“But I didn’t steal from the cash register – isn’t that wrongful termination?”

A very common consultation in my office goes something like this.

Earnest Client: They accused me of stealing from the register, but I didn’t do anything such thing.
Godfrey: Gotcha.
Earnest Client: Someone else on my shift must have done it, it was a busy night and we were selling a lot of pizza and beer.  They cannot fire me for this; they didn’t even investigate the case or give me my due process.
Godfrey:  It stinks and sounds unfair.
Earnest Client: So how much can we get if we sue?
Godfrey: We won’t, as I see no case here.  Another attorney may disagree with me but I decline the case.  I do hope you file for unemployment immediately and that you keep filing; I might be able to help you on that if they show resistance to your unemployment benefits application.  If you want a second opinion, I encourage you to get one.

There are a couple points to consider.

“Wrongful termination” or “abusive discharge” are perhaps poor terms for the tort of firing someone in contravention of public policy.  “Wrongful” and “abusive” have commonplace meanings outside of law and within the law outside of this employment tort.   “Wrongful” here means, approximately, “in defiance of Maryland public policy” under Adler v.

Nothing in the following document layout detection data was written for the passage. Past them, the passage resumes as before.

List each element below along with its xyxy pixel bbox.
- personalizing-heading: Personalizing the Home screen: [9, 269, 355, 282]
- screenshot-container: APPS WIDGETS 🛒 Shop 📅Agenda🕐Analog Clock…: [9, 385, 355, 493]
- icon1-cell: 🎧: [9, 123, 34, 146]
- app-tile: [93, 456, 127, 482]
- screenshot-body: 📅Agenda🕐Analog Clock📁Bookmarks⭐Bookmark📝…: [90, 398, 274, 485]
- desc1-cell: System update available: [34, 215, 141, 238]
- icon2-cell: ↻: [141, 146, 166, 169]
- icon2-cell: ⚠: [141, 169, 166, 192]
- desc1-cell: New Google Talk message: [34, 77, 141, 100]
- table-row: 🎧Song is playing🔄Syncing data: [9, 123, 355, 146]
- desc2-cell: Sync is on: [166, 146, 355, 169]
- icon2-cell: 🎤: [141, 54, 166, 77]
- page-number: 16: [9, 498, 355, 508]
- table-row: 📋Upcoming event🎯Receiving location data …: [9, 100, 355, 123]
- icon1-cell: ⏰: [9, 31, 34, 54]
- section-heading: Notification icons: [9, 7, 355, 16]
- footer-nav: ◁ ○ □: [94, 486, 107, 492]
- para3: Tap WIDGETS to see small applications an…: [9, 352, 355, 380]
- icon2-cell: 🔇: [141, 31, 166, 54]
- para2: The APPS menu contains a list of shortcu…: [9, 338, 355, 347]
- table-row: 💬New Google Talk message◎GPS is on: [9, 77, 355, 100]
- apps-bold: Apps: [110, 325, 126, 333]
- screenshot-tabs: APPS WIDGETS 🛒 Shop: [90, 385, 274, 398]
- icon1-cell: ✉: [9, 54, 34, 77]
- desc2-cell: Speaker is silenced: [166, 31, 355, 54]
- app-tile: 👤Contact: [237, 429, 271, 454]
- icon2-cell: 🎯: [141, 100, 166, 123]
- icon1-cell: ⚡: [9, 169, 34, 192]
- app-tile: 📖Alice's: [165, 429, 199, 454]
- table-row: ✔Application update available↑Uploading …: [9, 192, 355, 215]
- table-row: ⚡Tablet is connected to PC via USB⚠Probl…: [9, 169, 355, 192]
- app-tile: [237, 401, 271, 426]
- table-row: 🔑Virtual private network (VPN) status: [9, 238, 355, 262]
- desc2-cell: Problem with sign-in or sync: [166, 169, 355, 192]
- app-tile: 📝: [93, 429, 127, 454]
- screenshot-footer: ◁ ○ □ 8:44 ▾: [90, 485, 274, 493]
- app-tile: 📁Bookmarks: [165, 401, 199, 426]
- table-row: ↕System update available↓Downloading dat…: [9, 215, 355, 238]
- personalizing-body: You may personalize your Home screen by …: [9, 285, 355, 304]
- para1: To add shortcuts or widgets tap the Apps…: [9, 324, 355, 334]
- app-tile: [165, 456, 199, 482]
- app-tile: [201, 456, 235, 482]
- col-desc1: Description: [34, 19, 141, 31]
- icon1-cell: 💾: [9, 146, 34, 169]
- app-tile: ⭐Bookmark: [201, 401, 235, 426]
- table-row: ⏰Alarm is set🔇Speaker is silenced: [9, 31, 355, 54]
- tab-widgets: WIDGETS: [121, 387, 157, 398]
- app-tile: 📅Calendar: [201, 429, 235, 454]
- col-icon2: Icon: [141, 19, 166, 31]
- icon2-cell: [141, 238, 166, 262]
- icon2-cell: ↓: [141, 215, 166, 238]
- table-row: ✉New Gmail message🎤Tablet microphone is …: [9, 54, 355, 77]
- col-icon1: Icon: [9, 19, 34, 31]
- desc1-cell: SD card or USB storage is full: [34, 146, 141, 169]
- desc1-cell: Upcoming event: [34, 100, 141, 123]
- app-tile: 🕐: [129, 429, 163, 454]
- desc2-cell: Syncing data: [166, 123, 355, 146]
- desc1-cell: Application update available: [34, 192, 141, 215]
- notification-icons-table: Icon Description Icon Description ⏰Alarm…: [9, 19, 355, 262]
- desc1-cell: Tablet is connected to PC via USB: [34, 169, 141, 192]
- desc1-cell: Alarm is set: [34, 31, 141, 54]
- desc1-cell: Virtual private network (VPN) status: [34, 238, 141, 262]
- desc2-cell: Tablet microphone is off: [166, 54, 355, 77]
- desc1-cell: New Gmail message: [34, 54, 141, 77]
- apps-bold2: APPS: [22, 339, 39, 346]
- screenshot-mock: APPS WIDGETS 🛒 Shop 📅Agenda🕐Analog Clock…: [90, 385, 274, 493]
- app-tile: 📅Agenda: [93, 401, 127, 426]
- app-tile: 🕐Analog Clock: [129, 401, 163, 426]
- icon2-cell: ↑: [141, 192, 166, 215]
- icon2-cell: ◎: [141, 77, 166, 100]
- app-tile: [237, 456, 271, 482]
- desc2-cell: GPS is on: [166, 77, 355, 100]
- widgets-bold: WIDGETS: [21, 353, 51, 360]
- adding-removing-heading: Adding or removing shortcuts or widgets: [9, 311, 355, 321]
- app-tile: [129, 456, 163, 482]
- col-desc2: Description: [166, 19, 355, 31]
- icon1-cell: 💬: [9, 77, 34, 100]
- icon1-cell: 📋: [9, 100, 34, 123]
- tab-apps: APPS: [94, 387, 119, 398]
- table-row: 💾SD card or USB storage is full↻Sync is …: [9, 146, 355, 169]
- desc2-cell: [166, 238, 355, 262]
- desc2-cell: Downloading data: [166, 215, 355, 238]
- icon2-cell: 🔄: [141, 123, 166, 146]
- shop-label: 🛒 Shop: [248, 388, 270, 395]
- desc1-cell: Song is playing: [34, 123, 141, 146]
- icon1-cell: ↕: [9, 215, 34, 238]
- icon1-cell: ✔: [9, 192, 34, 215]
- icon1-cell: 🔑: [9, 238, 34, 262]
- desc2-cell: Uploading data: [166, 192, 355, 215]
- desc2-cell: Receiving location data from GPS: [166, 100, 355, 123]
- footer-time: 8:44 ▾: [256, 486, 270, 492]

American Standard and the cases in Maryland that followed it.  English doesn’t have a convenient word for “defies the government” or “undercuts the law”; the closest words might be something like “rebellious” or “antisocial” or “counter-civic” but those words are clumsy or have other misleading connotations of their own.

There are some limited circumstances where workers are entitled to good faith and fair dealing from management, such as in the context of certain mediations and arbitrations before the National Labor Relations Board.  I do not practice before the NLRB but in labor negotiations of certain types, the NLRB can require that participants act in good faith, i.e. not claim false motives or pretexts for what they are doing or positions that they are taking.  If management, for example, claims that it cannot offer a raise to a bargaining unit because revenues are down, the unit may be able to demand that management produce financial records to prove that revenues are down.  Management can state that it won’t offer a raise because it doesn’t feel like doing so; that’s hardball and perhaps unhelpful, but arguably a good faith statement of its intentions.

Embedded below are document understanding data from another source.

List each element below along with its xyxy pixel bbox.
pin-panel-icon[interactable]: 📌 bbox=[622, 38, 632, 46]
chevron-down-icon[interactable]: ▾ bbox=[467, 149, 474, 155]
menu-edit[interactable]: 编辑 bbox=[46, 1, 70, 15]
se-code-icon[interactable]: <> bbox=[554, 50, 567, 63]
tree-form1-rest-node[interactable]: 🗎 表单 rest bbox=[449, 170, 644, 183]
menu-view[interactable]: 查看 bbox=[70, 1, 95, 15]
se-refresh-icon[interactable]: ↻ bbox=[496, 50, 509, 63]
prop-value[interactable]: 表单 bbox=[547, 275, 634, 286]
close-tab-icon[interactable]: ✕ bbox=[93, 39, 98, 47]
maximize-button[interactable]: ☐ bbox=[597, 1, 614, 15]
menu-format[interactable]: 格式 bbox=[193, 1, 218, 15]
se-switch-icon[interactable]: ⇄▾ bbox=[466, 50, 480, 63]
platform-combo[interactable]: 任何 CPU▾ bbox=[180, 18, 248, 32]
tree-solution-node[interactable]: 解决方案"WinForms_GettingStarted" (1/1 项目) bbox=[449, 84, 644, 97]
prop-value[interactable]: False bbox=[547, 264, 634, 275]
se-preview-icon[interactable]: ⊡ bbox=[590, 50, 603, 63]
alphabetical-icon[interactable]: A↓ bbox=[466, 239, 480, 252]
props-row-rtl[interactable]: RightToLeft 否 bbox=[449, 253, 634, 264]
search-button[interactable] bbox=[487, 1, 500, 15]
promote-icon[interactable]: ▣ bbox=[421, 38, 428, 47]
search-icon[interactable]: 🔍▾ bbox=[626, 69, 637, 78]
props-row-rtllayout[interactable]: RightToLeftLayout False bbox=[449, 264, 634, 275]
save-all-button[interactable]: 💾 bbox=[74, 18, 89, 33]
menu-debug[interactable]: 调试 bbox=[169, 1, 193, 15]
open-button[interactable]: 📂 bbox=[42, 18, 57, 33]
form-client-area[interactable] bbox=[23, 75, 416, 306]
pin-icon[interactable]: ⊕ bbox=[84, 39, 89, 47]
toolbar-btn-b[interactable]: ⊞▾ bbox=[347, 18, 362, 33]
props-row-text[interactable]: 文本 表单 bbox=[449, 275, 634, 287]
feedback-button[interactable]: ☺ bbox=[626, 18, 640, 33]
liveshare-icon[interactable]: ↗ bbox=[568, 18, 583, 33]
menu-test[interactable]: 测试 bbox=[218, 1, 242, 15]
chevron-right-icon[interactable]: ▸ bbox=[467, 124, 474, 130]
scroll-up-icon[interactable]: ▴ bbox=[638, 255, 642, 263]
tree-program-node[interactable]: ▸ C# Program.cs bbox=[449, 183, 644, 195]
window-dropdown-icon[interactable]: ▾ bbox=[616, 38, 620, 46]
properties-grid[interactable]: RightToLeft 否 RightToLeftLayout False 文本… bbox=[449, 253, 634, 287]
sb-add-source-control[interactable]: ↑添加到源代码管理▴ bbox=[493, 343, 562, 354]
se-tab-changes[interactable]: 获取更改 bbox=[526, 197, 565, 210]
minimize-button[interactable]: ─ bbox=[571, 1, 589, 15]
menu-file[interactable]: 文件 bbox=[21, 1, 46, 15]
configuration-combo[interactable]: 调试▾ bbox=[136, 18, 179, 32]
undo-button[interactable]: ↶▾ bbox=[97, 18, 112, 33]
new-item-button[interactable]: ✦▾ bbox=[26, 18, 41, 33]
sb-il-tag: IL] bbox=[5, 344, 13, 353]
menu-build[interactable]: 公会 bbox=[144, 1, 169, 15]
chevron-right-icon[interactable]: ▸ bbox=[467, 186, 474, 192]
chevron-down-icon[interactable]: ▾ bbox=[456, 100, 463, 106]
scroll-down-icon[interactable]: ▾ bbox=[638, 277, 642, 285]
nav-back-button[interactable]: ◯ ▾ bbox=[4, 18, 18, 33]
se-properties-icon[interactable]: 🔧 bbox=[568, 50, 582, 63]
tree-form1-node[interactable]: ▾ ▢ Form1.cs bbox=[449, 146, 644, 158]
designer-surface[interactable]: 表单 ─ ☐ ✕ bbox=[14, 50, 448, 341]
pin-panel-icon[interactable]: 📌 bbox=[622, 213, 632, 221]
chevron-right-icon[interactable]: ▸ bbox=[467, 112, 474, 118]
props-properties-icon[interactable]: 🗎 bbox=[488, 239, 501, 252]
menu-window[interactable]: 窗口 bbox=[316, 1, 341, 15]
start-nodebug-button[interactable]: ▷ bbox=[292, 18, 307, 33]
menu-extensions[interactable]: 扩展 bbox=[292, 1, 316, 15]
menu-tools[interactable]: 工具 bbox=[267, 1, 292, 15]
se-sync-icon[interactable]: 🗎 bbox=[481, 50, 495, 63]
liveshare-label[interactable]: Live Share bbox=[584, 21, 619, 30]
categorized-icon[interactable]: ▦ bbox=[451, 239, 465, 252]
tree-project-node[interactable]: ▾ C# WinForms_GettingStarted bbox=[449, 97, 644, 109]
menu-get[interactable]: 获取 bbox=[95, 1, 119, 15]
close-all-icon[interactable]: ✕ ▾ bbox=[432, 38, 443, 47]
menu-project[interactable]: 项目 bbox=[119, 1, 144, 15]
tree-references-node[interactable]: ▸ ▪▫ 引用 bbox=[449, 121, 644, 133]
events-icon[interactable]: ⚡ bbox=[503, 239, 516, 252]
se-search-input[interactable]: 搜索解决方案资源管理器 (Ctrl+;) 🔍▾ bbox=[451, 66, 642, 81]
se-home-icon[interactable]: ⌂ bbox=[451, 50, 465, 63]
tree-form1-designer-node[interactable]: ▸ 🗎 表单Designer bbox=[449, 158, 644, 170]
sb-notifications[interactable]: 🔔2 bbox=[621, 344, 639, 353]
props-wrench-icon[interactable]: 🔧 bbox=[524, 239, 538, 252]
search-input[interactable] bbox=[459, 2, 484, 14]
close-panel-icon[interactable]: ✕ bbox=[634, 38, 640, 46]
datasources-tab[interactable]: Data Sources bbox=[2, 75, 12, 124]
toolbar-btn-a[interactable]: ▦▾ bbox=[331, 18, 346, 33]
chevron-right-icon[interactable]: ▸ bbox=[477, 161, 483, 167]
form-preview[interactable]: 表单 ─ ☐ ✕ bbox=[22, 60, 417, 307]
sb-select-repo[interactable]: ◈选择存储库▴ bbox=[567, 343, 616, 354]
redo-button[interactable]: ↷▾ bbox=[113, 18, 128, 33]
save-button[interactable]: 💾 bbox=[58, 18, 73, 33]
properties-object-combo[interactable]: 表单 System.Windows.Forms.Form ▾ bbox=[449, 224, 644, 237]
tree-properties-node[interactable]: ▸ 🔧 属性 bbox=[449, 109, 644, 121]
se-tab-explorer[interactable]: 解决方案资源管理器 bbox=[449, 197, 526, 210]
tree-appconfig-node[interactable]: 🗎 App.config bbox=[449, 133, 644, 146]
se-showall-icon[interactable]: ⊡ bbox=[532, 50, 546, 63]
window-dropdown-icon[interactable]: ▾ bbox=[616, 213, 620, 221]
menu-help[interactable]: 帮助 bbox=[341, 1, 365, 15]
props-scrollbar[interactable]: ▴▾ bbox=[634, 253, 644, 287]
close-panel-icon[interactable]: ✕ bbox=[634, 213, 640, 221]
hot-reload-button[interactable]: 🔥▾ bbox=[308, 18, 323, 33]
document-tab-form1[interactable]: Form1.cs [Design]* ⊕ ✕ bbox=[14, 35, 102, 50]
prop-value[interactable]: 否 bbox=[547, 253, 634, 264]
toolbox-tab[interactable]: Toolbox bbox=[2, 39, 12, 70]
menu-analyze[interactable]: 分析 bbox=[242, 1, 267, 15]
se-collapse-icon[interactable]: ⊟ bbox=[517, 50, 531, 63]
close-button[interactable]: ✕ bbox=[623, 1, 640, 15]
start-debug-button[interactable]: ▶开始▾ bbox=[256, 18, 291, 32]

Maryland’s long-standing doctrine of “at-will employment”, in contrast, does not require that workers or management engage in good faith or even reasonable diligence regarding the positions that they take.  If management concludes that a worker stole money from the cash register, it may fire the worker – even in defiance of a video tape showing another worker dumping a register tray into a trash bag while the fired worker was in the hospital on medical leave.  Workers in Maryland are not entitled in the boss’s office to due process, a neutral arbiter, the opportunity to present documents and tangible evidence, the opportunity to examine management’s evidence, or any sort of procedural or fundamental fairness except for contractual protections, the anti-discrimination laws and the protection against firings in defiance of Maryland public policy.

Accordingly, a worker fired for alleged theft has no case for wrongful termination merely because management’s belief is poorly grounded or groundless.  If management formed a belief that a particular worker stole money, and formed that belief primarily on the basis of provable discriminatory stereotypes in defiance of anti-discrimination laws, there might be a viable discrimination case for damage done to the worker done in response to that belief.  If a contract provides for due process, a fair hearing, etc., that contract (individual or collective) might be enforceable under principles of contract law to require those procedures or damages for their neglect.  But there is no broad-based right for Maryland workers to “rightful” process or treatment in general from an employer.

None of the foregoing is a substitute for legal advice (i.e. what someone should do, not how the law works) from an actual attorney to an actual client.  If you need an attorney, consult one; that’s the only advice offered here.

Posted by Bruce Godfrey

2 comments

Charlie Commeree

Bruce, would your ears perk up if this person calls back and says, “I applied for job X and they contacted this old employer who told them that they fired me for stealing”?

Bruce Godfrey

My ears would perk up but not too high. It is not an employment tort as such to accuse someone falsely of a crime. Maryland does provide a statutory privilege for good faith job references, but this would not be good faith. It would not be an Adler claim as the defamation would have post-dated the firing. But I’d be interested, especially if the new job were for a lot of money and the applicant were otherwise qualified.